Today's Message From HRC

"While we fight against anti-LGBT initiatives in multiple states, we must also act NOW to push our federal agenda to its tipping point – or we could miss this window. Click below and help us raise $200,000 to capitalize on this moment," - mass email from Joe Solmonese this morning.

"This window"? That's a bit of a shift from "give them till 2017". So maybe the outrage has gotten to them. Or maybe they're just out to coopt the march for their own fundraising again. But one more small, but revealing, thing. The latest Solmonese quote that got the gay blogosphere up in arms in the last few days deserves some unpacking. Here it is:

[P]erhaps the crowd at the dinner last night was a little bit more politically aware and had a better sense of maybe, you know, what's at stake and what needs to be done.

The phrase "what's at stake" is what interests me here. At stake for whom?
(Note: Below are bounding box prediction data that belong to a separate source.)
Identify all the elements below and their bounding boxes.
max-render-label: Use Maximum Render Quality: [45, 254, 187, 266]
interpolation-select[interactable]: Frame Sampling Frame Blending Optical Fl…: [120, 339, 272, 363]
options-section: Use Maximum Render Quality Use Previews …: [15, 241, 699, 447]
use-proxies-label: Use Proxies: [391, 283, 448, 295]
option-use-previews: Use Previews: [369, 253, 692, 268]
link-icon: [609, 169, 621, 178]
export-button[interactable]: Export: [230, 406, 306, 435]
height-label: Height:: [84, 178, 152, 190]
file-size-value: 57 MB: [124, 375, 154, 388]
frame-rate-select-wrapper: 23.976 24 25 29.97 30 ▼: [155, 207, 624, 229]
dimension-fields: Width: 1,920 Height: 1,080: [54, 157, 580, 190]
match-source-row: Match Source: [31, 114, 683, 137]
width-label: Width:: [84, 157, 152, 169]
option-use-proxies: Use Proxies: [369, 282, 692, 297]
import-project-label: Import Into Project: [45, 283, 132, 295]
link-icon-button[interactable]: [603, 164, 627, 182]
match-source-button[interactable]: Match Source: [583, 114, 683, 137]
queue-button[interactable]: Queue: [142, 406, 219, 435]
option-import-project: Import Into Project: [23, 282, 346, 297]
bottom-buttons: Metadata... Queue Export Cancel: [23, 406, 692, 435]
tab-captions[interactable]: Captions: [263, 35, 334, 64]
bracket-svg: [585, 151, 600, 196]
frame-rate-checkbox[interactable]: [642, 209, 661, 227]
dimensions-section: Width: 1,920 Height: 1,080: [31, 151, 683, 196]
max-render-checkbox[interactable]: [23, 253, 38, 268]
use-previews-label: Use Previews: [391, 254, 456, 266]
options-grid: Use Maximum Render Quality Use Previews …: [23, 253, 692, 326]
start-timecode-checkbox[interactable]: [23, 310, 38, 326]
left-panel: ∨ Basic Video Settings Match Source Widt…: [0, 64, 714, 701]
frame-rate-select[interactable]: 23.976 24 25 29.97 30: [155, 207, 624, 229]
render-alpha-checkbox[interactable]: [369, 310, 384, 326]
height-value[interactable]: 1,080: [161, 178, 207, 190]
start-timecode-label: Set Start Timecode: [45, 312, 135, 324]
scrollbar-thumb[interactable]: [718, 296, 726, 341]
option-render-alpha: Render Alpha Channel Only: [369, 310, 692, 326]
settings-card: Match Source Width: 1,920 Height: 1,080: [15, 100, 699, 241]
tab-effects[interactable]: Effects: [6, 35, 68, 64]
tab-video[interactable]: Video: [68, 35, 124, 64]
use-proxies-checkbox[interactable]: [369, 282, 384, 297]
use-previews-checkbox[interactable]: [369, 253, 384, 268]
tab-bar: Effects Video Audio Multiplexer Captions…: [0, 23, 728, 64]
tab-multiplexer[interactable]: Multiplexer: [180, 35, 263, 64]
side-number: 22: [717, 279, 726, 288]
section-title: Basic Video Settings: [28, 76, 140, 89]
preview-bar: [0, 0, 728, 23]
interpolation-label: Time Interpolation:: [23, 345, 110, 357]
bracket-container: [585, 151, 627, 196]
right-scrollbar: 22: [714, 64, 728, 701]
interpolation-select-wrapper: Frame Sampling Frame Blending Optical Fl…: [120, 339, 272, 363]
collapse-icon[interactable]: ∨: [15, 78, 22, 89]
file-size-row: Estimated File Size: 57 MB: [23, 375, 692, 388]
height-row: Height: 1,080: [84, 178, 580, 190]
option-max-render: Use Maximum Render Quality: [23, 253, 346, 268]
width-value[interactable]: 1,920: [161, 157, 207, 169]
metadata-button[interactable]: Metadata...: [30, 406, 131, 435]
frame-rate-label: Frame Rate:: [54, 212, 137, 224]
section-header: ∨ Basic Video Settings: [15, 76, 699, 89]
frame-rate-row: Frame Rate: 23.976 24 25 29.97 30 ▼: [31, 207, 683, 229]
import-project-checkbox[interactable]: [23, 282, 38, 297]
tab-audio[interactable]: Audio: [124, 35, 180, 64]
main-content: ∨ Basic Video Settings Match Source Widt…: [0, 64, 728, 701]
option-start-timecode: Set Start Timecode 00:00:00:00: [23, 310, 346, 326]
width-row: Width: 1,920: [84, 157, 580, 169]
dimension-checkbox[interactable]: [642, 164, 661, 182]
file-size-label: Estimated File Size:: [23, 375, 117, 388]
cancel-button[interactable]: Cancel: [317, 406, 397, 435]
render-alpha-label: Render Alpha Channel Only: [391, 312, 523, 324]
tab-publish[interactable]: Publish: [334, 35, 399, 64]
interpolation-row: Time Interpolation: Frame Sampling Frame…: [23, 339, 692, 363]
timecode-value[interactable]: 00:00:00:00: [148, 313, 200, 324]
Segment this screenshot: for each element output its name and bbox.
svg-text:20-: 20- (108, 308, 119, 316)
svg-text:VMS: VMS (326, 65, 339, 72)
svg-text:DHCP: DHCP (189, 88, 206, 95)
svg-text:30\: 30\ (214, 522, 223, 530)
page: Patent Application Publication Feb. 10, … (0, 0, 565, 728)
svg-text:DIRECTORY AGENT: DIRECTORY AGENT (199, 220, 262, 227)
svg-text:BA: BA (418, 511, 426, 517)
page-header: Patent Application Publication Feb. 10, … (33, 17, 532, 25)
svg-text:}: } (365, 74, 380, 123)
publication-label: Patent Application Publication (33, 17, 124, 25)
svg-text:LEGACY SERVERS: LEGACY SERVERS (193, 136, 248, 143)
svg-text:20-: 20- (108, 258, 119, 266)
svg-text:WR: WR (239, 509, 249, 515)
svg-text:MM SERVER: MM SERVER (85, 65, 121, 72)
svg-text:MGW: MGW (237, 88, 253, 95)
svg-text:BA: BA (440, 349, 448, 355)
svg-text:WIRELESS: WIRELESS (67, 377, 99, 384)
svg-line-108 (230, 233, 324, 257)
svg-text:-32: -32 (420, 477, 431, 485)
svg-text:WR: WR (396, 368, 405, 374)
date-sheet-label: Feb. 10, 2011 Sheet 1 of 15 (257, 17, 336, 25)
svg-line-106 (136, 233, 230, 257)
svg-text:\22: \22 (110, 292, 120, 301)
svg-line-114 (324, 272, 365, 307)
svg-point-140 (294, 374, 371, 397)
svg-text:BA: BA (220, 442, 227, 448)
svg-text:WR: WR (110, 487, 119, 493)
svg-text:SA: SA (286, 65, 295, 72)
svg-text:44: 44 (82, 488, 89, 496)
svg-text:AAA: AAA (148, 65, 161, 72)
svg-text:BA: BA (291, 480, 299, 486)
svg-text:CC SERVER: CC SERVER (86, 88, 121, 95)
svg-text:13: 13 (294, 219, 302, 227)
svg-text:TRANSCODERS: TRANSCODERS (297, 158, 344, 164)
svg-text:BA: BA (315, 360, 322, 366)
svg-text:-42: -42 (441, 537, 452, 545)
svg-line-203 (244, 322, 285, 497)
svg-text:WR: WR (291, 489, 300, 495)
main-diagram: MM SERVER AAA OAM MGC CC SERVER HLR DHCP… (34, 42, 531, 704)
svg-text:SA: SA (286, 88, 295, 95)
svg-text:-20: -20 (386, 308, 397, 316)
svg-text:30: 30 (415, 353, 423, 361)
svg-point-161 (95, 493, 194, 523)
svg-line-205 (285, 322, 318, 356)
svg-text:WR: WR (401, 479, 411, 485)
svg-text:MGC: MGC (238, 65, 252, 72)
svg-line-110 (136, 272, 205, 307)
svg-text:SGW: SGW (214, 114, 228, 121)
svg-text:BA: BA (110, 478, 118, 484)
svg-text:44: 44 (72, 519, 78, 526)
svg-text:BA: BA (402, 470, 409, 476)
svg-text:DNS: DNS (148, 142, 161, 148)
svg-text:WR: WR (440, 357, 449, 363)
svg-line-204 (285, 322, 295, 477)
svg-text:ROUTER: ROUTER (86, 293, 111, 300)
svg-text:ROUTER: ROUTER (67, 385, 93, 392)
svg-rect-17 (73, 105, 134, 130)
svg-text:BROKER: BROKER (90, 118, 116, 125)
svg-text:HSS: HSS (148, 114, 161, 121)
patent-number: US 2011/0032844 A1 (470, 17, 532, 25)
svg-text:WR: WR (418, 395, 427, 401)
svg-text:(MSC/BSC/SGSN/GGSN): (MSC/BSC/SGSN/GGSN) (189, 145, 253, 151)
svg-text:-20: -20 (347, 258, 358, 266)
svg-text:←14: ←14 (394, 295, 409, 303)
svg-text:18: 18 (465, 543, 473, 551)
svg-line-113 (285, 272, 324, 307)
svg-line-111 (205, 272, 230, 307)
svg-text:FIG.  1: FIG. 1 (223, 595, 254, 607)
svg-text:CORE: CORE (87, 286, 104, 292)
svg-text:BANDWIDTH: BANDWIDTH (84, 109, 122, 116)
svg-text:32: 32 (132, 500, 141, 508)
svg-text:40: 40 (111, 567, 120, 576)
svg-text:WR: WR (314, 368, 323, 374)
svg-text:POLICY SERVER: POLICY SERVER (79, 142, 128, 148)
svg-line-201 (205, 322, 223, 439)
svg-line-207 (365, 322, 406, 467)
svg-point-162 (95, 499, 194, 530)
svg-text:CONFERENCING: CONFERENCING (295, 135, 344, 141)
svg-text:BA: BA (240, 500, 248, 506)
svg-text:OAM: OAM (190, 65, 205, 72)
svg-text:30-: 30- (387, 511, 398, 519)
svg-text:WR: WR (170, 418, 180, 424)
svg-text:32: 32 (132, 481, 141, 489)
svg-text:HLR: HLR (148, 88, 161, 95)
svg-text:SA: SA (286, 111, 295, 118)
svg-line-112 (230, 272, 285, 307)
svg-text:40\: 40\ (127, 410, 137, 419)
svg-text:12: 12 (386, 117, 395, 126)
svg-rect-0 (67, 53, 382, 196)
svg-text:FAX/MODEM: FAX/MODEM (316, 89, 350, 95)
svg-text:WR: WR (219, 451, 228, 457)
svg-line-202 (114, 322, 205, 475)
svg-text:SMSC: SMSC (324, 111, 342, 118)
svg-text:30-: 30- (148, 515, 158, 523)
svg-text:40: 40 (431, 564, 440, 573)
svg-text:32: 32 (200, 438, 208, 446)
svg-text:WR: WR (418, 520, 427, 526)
It seems clear to me that Joe has been told by his paymasters that the Democrats don't want to bollix the whole thing up again the way they think Clinton did in 1993. (Yes, they're still living 16 years ago in their traumatized psyches). What's "at stake," in other words, is a generational opportunity for the Democrats to get health insurance reform, climate change legislation, a reorientation of America's place in the world, etc etc. You can almost hear his bosses telling him: "We're with you, but there's too much at stake here to risk it on the gays right now. Hang in."

Now I'm not exactly shocked by a political party's leadership telling one of its constituencies that it should wait its turn and that issues other than civil rights are important - to gays as well. It's an argument that many gays would agree with. What I do have a problem with is the leader of HRC telling gays to back the Democrats on the Democrats' terms, rather than ours'. I think that's far too cozy a relationship between an advocacy group and a political party.

It means, essentially, that Solmonese and HRC represent the DNC's monopolistic control of the gay rights movement. This makes it not a civil rights movement but a partisan faction, waiting for its turn. A huge amount of the fault lies with the GOP whose deep homophobia has made the ability of gays to leverage anything against the Democrats almost impossible.

But it seems to me that the head of HRC should be representing the gays to the DNC, not the DNC to the gays. And unusual for someone so trained in Clintonian soundbites to suddenly blurt out the truth.